Here's the Background — When cosmic rays run into other matter, like the expanding cloud of gas around a supernova remnant, the collision produces a bright flare of gamma rays. Those rays of light, unlike the charged particles that make up cosmic rays, follow a straight path across the galaxy, which means astronomers can see where they come from.
In other words, looking for high-energy gamma ray sources offers astrophysicists like Fang and her colleagues the best chance of finding a PeVatron.
A massive star explodes in a supernova about every 50 to 100 years in our galaxy, and so far, astronomers have found the remnants of about 300 of these stellar explosions. Out of those 300, just a few emit gamma rays at high enough energies to make the list of potential PeVatron suspects. G106.3+2.7 has been near the top of that list for more than a decade.
G106.3+2.7 is a vaguely comet-shaped cloud of gas with a bright pulsar (known as J2229+6114) at its northern end. Both the expanding gas cloud and the pulsar are the remains of a massive star that died a fiery, explosive death about 10,000 years ago. Fermi and several other observatories detected high-energy gamma rays from within the supernova, and Fang and her colleagues suspected that they might be the product of freshly-minted cosmic rays colliding with the gas cloud.
But first, they had to rule out the lower-energy gamma rays from the pulsar, which were bright enough to drown out nearly everything else. A pulsar sends out beams of radiation in just two directions, so it’s a bit like a rotating lighthouse beacon in space, so Fang and her colleagues looked at the data from periods when the pulsar’s beam was pointed away from Earth. Ruling out the pulsar’s radiation allowed the astrophysicists to see a source of even higher-energy gamma rays — 10 to 500 billion electron volts — somewhere in the middle part of the cloud.
“The catch is that electrons accelerated to a few hundred trillion electron volts can produce the same emission,” says Henrike Fleischack, a NASA Goddard Space Flight Center physicist and a co-author on the study, in a statement. In other words, protons with a few thousand trillion electron volts of energy, or electrons with a few hundred trillion electron volts of energy, can both collide with gas clouds to produce gamma rays with 10 to 500 billion electron volts of energy.

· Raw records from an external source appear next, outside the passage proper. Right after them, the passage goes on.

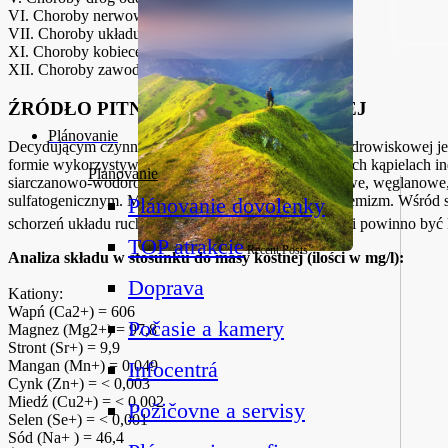
VI. Choroby nerwowe
VII. Choroby układu ruchowego
XI. Choroby kobiece
XII. Choroby zawodowe
ŹRÓDŁO PITNEJ WODY MINERALNEJ
Plánovanie
Decydującym czynnikiem w kompleksowej kuracji uzdrowiskowej jest 
formie wykorzystywana w basenach oraz we wszystkich kąpielach ind
Planovanie
siarczanowo-wodorowęglanowe, wapienno-magnezowe, węglanowe, hip
sulfatogenicznym. Mają słaby wapienno-suflatowy chemizm. Wśród 
Plánovanie dovolenky
schorzeń układu ruchu i chorób ginekologicznych jest i powinno być k
TOP atrakcie
Recent Posts
Analiza składu w stosunku do masy kostnej (ilości w mg/l):
Doprava
Kationy:
Wapń (Ca2+) = 606
Počasie a kamery
Magnez (Mg2+) = 97,8
Stront (Sr+) = 9,9
Mangan (Mn+) = 0,049
Infocentrá
Cynk (Zn+) = < 0,003
Miedź (Cu2+) = < 0,002
Požičovne a servisy
Selen (Se+) = < 0,001
Sód (Na+ ) = 46,4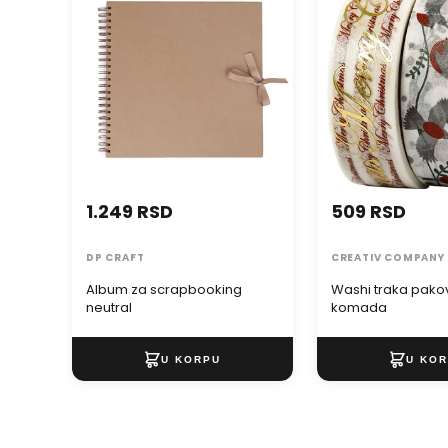
komada
1.249 RSD
509 RSD
DP CRAFT
CREATIV COMPANY
Album za scrapbooking
Washi traka pako
neutral
komada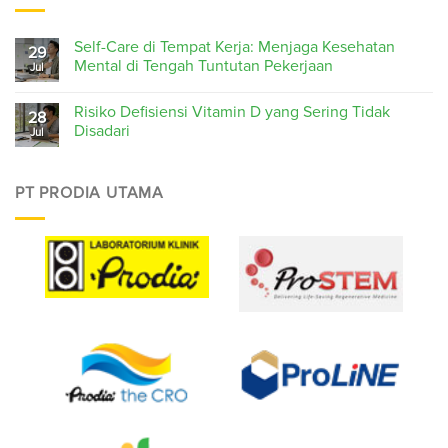
Self-Care di Tempat Kerja: Menjaga Kesehatan
29
Mental di Tengah Tuntutan Pekerjaan
Jul
Risiko Defisiensi Vitamin D yang Sering Tidak
28
Disadari
Jul
PT PRODIA UTAMA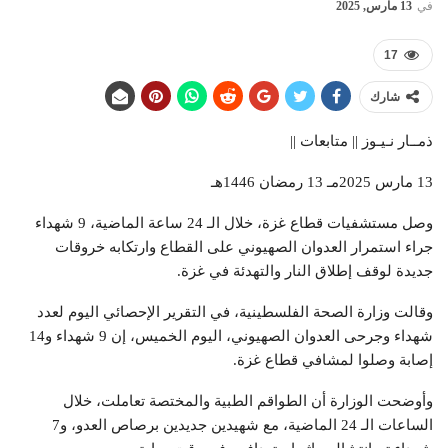
في
13 مارس, 2025
17
شارك
ذمــار نـيـوز || متابعات ||
13 مارس 2025مـ 13 رمضان 1446هـ
وصل مستشفيات قطاع غزة، خلال الـ 24 ساعة الماضية، 9 شهداء
جراء استمرار العدوان الصهيوني على القطاع وارتكابه خروقات
جديدة لوقف إطلاق النار والتهدئة في غزة.
وقالت وزارة الصحة الفلسطينية، في التقرير الإحصائي اليوم لعدد
شهداء وجرحى العدوان الصهيوني، اليوم الخميس، إن 9 شهداء و14
إصابة وصلوا لمشافي قطاع غزة.
وأوضحت الوزارة أن الطواقم الطبية والمختصة تعاملت، خلال
الساعات الـ 24 الماضية، مع شهيدين جديدين برصاص العدو، و7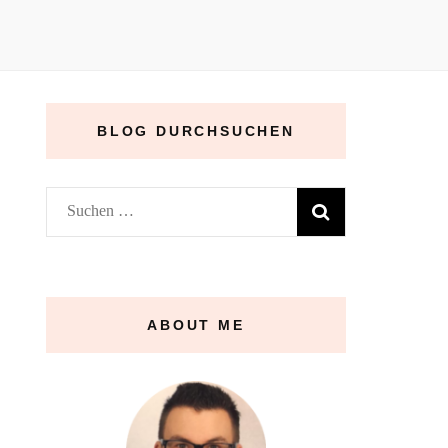
BLOG DURCHSUCHEN
Suchen
nach:
ABOUT ME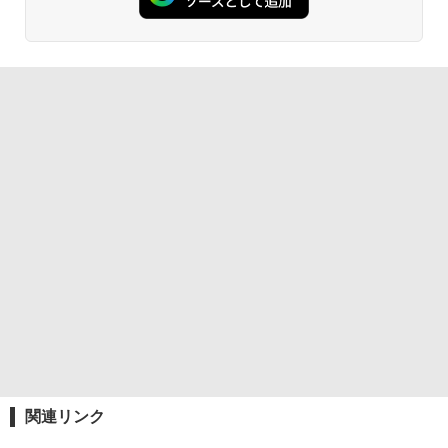
関連リンク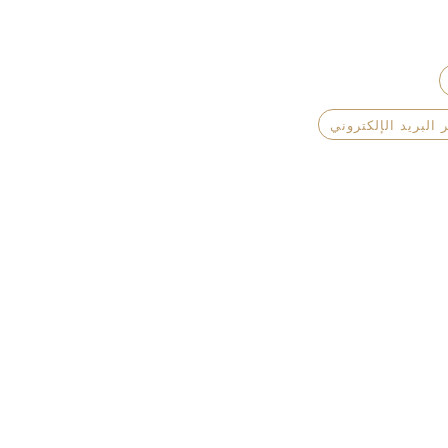
 البريد الإلكتروني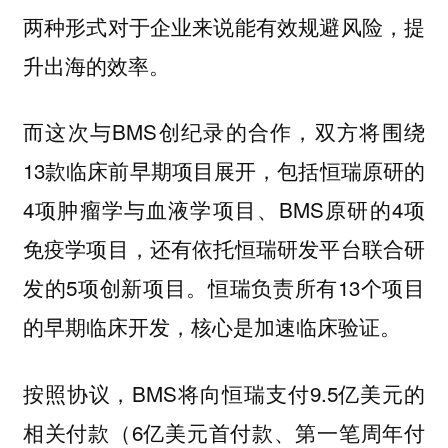
两种形式对于企业来说能有效规避风险，提
升出海的效率。
而这次与BMS创纪录的合作，双方将围绕
13款临床前早期项目展开，包括恒瑞原研的
4项肿瘤学与血液学项目、BMS原研的4项
免疫学项目，还有依托恒瑞研发平台联合研
发的5项创新项目。恒瑞负责所有13个项目
的早期临床开发，核心是加速临床验证。
按照协议，BMS将向恒瑞支付9.5亿美元的
相关付款（6亿美元首付款、第一笔周年付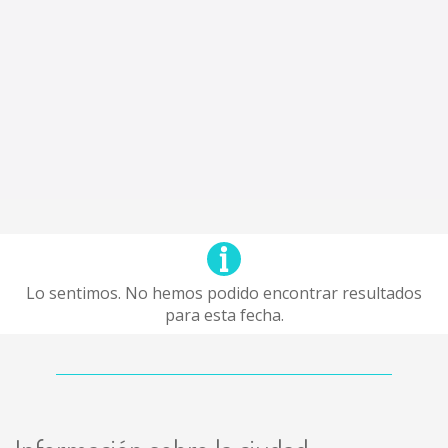
Lo sentimos. No hemos podido encontrar resultados
para esta fecha.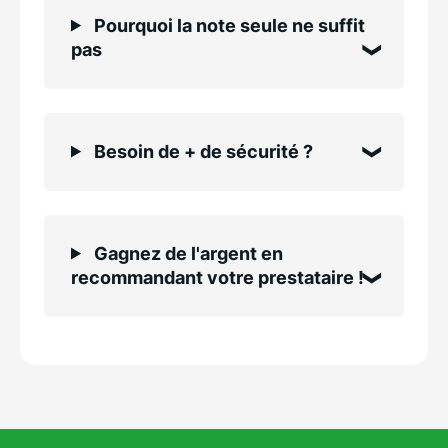
Pourquoi la note seule ne suffit
pas
Besoin de + de sécurité ?
Gagnez de l'argent en
recommandant votre prestataire !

It took 12 years of data from Fermi and a lot of analysis to show that accelerated protons, colliding with the gas cloud, were probably producing the high-energy gamma rays Fermi and other observatories had spotted.
“With the help of 12 years of Fermi data, we think we’ve made the case that G06.3+2.7 is indeed a PeVatron,” says Fleischack.

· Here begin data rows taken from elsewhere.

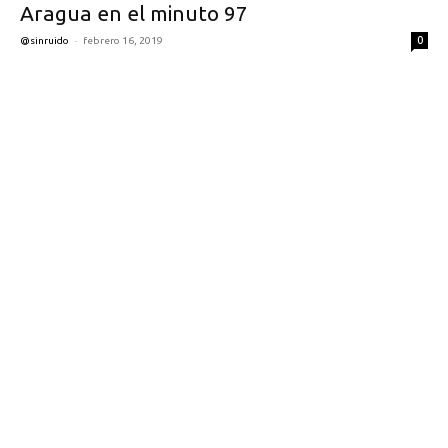
Aragua en el minuto 97
-
0
@sinruido
febrero 16, 2019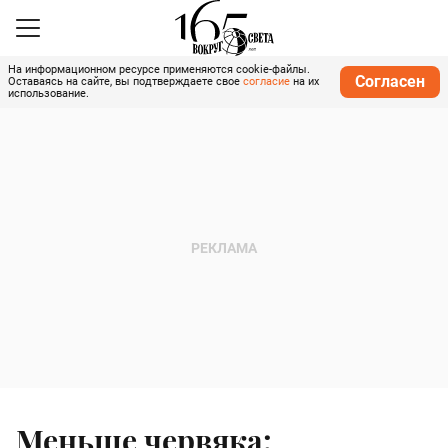
На информационном ресурсе применяются cookie-файлы.
Согласен
Оставаясь на сайте, вы подтверждаете свое
согласие
на их
использование.
Меньше червяка: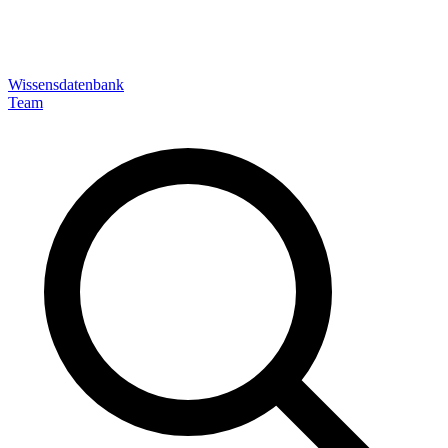
Wissensdatenbank
Team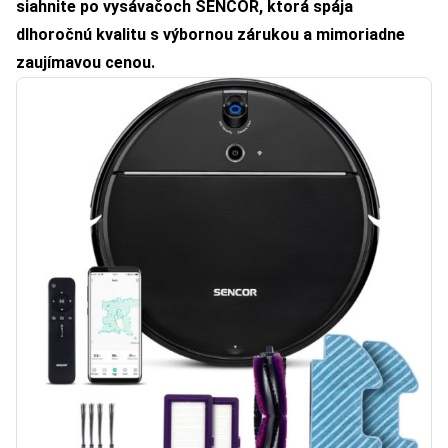
siahnite po
vysávačoch SENCOR
, ktorá spája
dlhoročnú kvalitu s výbornou zárukou a mimoriadne
zaujímavou cenou.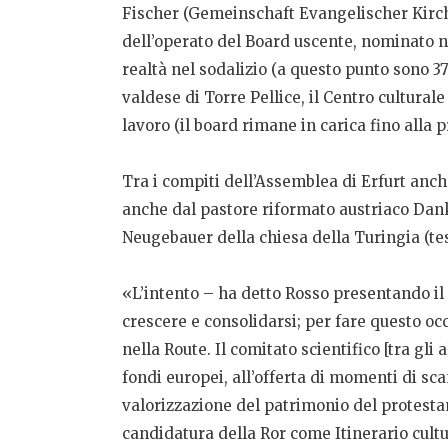
Fischer (Gemeinschaft Evangelischer Kirch
dell’operato del Board uscente, nominato n
realtà nel sodalizio (a questo punto sono 37
valdese di Torre Pellice, il Centro cultura
lavoro (il board rimane in carica fino alla
Tra i compiti dell’Assemblea di Erfurt anc
anche dal pastore riformato austriaco Dankf
Neugebauer della chiesa della Turingia (tes
«L’intento – ha detto Rosso presentando il 
crescere e consolidarsi; per fare questo oc
nella Route. Il comitato scientifico [tra gli
fondi europei, all’offerta di momenti di sca
valorizzazione del patrimonio del protestan
candidatura della Ror come Itinerario cult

What’s Next – Fang and her colleagues, along with other teams of astronomers, will keep searching the skies for high-energy gamma rays that might reveal cosmic rays slamming into the clouds of a supernova.
“More of them might be revealed through future observations by Fermi and very-high-energy gamma-ray observatories,” says Fang.
Eventually, the results could shed light on how many sources of these objects there are in the galaxy, and what types of supernovae are most likely to produce them.